### Data under study

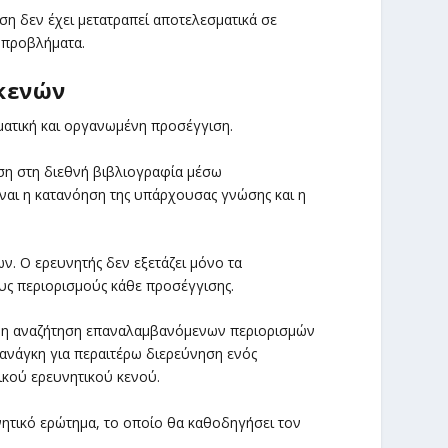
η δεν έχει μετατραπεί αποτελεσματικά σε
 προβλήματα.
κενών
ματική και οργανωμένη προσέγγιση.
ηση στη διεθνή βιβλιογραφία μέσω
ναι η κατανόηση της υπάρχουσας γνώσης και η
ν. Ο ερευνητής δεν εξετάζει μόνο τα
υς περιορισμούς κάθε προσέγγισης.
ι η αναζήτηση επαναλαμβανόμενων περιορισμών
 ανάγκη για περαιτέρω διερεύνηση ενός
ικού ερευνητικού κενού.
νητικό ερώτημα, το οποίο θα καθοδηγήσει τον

######
### Data under study

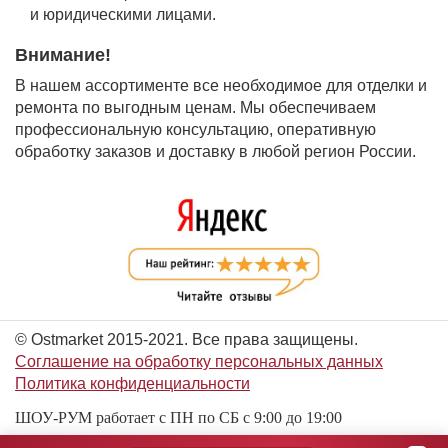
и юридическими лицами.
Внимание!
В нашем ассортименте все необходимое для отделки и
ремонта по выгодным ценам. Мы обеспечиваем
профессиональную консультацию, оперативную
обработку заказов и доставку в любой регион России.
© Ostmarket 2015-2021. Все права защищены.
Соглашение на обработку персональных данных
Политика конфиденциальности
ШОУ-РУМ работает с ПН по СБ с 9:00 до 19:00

######
### Data under study

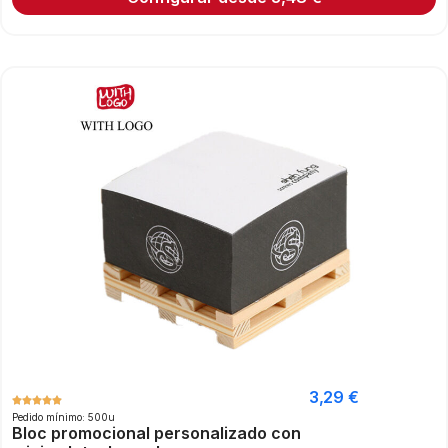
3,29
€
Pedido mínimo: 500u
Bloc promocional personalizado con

######

* _Exercise directions_:
Using only the listing above, restate exactly the lines from the line containing "ремонта по выгодным ценам. Мы обеспечиваем" through the line containing "ШОУ-РУМ работает с ПН по СБ с 9:00 до 19:00", both included.

* _Exercise answer_:
ремонта по выгодным ценам. Мы обеспечиваем
профессиональную консультацию, оперативную
обработку заказов и доставку в любой регион России.
© Ostmarket 2015-2021. Все права защищены.
Соглашение на обработку персональных данных
Политика конфиденциальности
ШОУ-РУМ работает с ПН по СБ с 9:00 до 19:00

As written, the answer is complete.